This page has been robot translated, sorry for typos if any. Original content here.

The simplest technique for making artificial amber.

The mass has the appearance of natural amber, but does not possess its hardness. The mass consists of 1 part turpentine resin, 2 parts shellac and 1 hour white rosin. All these parts gently fuse together. In a tin vessel, whose double walls are filled with oil to achieve a uniform temperature, turpentine resin melts, and then shellac is added. Shellac gradually softens and combines with turpentine in an opaque, white, thick mass, which after a while becomes more liquefied and more transparent. When the mass is almost transparent, the rosin, melted in a separate vessel, is added. After a short time, the mass becomes completely clear, liquid and ready for casting or pressing any objects, usually made from natural amber.
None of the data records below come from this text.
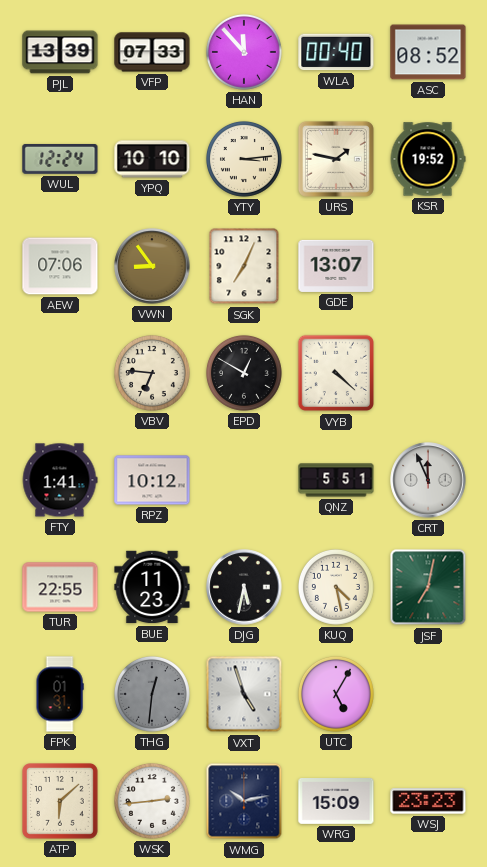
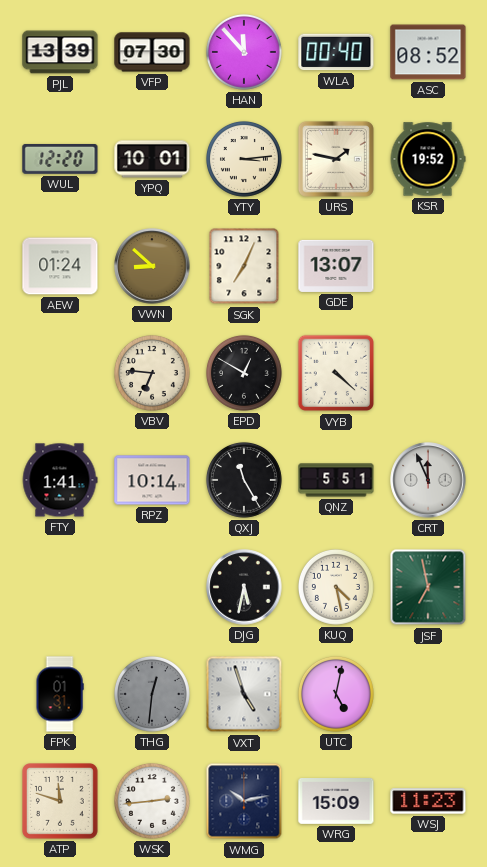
VFP: 07:33 -> 07:30
WUL: 12:24 -> 12:20
YPQ: 10:10 -> 10:01
AEW: 07:06 -> 01:24
VWN: 8:54 -> 8:52
RPZ: 10:12 -> 10:14
QXJ: none -> 11:25
TUR: 22:55 -> none
BUE: 11:23 -> none
JSF: 7:02 -> 6:58
UTC: 5:05 -> 5:02
ATP: 6:08 -> 11:48
WSJ: 23:23 -> 11:23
Depending on the color of shellac, the color of the mass varies from brown to lemon-yellow. The lemon-yellow mass can be made darker by heating. If you increase the amount of turpentine resin, the mass will turn out to be lighter and after cooling it is softer and less brittle. From the increase in the proportion of shellac, the mass, on the contrary, becomes thicker, harder and more fragile. An increase in the proportion of rosin also entails brittleness. The mass can be polished and varnished. When heated, it becomes ductile, and with further heating melts. The mass is insensitive to water, but it dissolves into alcohol.